Sabah Dapsy chief supports call for anti-hopping law


  • Nation
  • Saturday, 25 Jul 2020

KOTA KINABALU: The revisiting of the anti-hopping law for Sabah is something that needs to be seriously looked into, especially in this unstable political scenario in the state and country, says DAP’s Phoong Jin Zhe.

The state DAP’s Youth wing (Dapsy) chief said he supports the call for this anti-hopping law as party hopping among elected assemblymen has become a norm in Sabah.

“It is an open secret that Malaysian politics and more notoriously, Sabah politics has always been plagued by the culture of horse-trading for personal gratification or political mileage, ” he said in a statement here on Saturday (July 25).

This comes after Chief Minister Datuk Seri Mohd Shafie Apdal said they may relook at the anti-hopping law for Sabah.

Phoong said this can be seen even more so recently where allegations have surfaced of "political agents" showing up at the doors of state assemblymen, offering positions and money for them to support the Opposition bloc.

He said there was nothing novel with such a law as other state governments, namely Penang which has already enacted such a law under Article 14(A)(1) of the Constitution of the State of Penang (Amendment) Enactment 2012.

He said Selangor had also during its state assembly recently tabled a motion for the same provision to be made into law at the Federal level.
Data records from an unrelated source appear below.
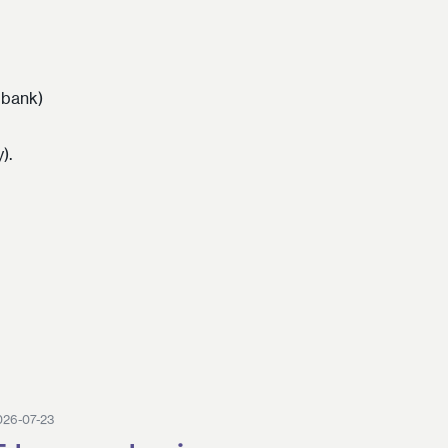
dbank)
).
026-07-23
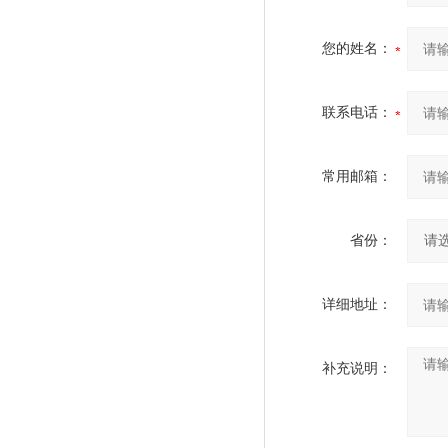
您的姓名：
联系电话：
常用邮箱：
省份：
详细地址：
补充说明：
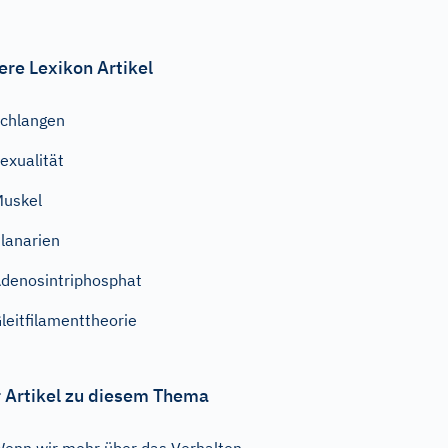
ere Lexikon Artikel
chlangen
exualität
uskel
lanarien
denosintriphosphat
leitfilamenttheorie
 Artikel zu diesem Thema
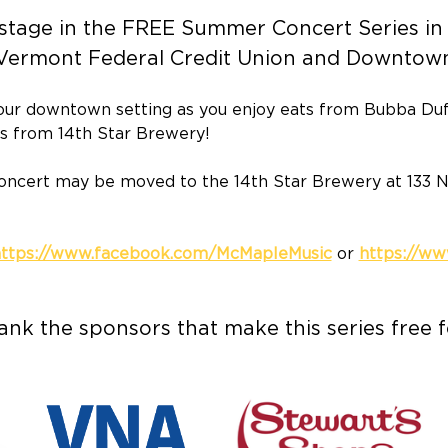
stage in the FREE Summer Concert Series in T
Vermont Federal Credit Union and Downtown
 our downtown setting as you enjoy eats from Bubba Duff
s from 14th Star Brewery!
 concert may be moved to the 14th Star Brewery at 133 No
ttps://www.facebook.com/McMapleMusic
 or 
https://w
ank the sponsors that make this series free f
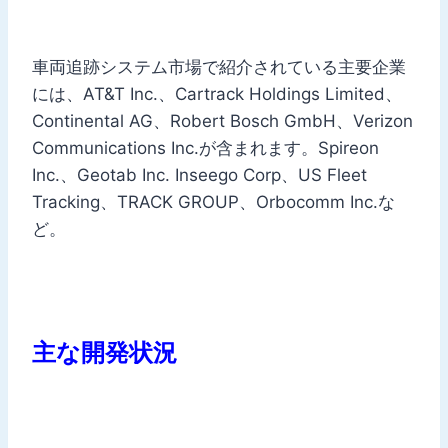
車両追跡システム市場で紹介されている主要企業
には、AT&T Inc.、Cartrack Holdings Limited、
Continental AG、Robert Bosch GmbH、Verizon
Communications Inc.が含まれます。Spireon
Inc.、Geotab Inc. Inseego Corp、US Fleet
Tracking、TRACK GROUP、Orbocomm Inc.な
ど。
主な開発状況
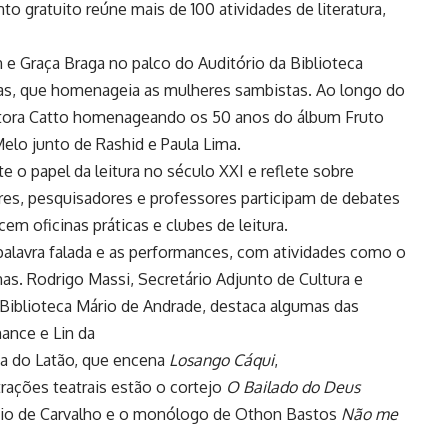
o gratuito reúne mais de 100 atividades de literatura,
n e Graça Braga no palco do Auditório da Biblioteca
as, que homenageia as mulheres sambistas. Ao longo do
tora Catto homenageando os 50 anos do álbum Fruto
elo junto de Rashid e Paula Lima.
te o papel da leitura no século XXI e reflete sobre
ores, pesquisadores e professores participam de debates
m oficinas práticas e clubes de leitura.
 palavra falada e as performances, com atividades como o
as. Rodrigo Massi, Secretário Adjunto de Cultura e
 Biblioteca Mário de Andrade, destaca algumas das
ance e Lin da
a do Latão, que encena
Losango Cáqui
,
trações teatrais estão o cortejo
O Bailado do Deus
vio de Carvalho e o monólogo de Othon Bastos
Não me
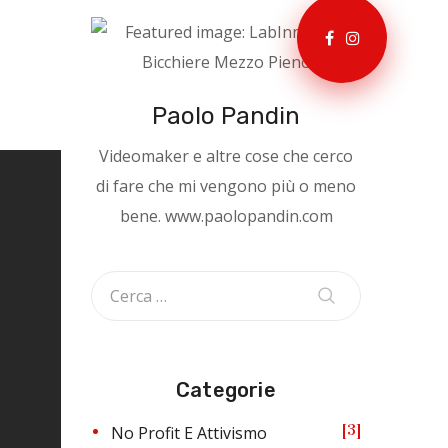
Paolo Pandin
Videomaker e altre cose che cerco
di fare che mi vengono più o meno
bene. www.paolopandin.com
Categorie
3
No Profit E Attivismo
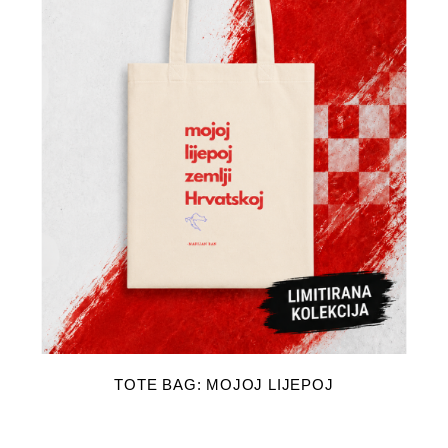
DODAJ U KOŠARICU
TOTE BAG: MOJOJ LIJEPOJ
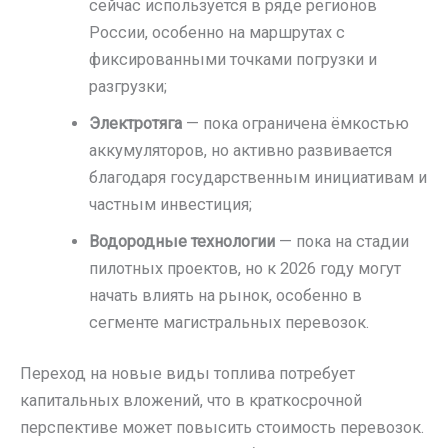
сейчас используется в ряде регионов
России, особенно на маршрутах с
фиксированными точками погрузки и
разгрузки;
Электротяга
— пока ограничена ёмкостью
аккумуляторов, но активно развивается
благодаря государственным инициативам и
частным инвестиция;
Водородные технологии
— пока на стадии
пилотных проектов, но к 2026 году могут
начать влиять на рынок, особенно в
сегменте магистральных перевозок.
Переход на новые виды топлива потребует
капитальных вложений, что в краткосрочной
перспективе может повысить стоимость перевозок.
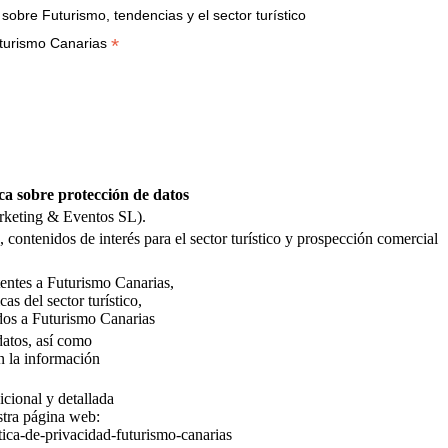
bre Futurismo, tendencias y el sector turístico
*
turismo Canarias
ca sobre protección de datos
rketing & Eventos SL).
 contenidos de interés para el sector turístico y prospección comercial
stentes a Futurismo Canarias,
as del sector turístico,
dos a Futurismo Canarias
 datos, así como
n la información
icional y detallada
stra página web:
tica-de-privacidad-futurismo-canarias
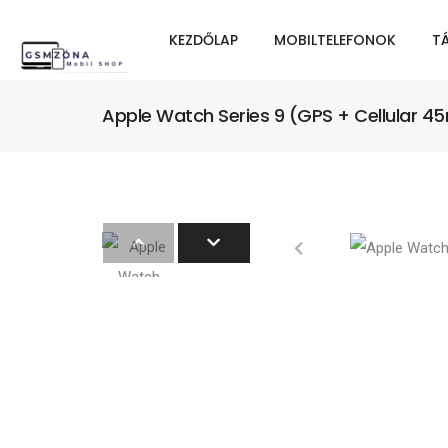
KEZDŐLAP
MOBILTELEFONOK
T
Apple Watch Series 9 (GPS + Cellular 4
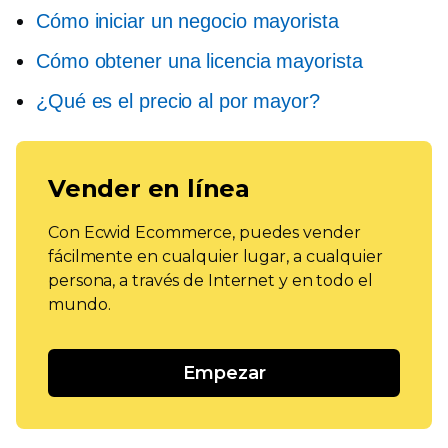
Cómo iniciar un negocio mayorista
Cómo obtener una licencia mayorista
¿Qué es el precio al por mayor?
Vender en línea
Con Ecwid Ecommerce, puedes vender
fácilmente en cualquier lugar, a cualquier
persona, a través de Internet y en todo el
mundo.
Empezar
Article 10 of the Federal Constitution - freedom to associate, I would like to offer my five cents, ” Phoong said.

He said the freedoms guaranteed under Article 10 namely, (1)(a) freedom of speech and expression, (1)(b) right to assembly peaceably and without arms, and (1)(c) right to form associations, are not absolute rights in that their limitations.

He said specifically on the constitutionality of anti-hopping law, the point of contention being that such a law would infringe Article 10(1)(c), he feels that when a member of the public sets himself up as a representative of the people, his mandate must be limited to that which he has promised to carry out, either by his promises or the party manifesto he contested under.

“In other words, an elected assemblyman or MP must represent the people under the party which he or she had contested in the election, ” Phoong said.

He said if the representative wishes to switch alliance or parties, he should vacate his seat and return the mandate to the people for them to decide if he is worthy to represent them again under a different party.

He said Article 10(2) stated clearly that Parliament may, by law, impose such restrictions as it deems necessary or expedient in the interest of the security of the federation or any part thereof, public order or morality.

“In light of allegations of harassment and door-to-door threats on several Sabah assemblymen recently, I submit that an anti-hopping law is justified on the account of public order and morality, and is therefore constitutional, ” Phoong said.

An earlier anti-hopping law in Sabah was declared unconstitutional by the Supreme Court in 1992.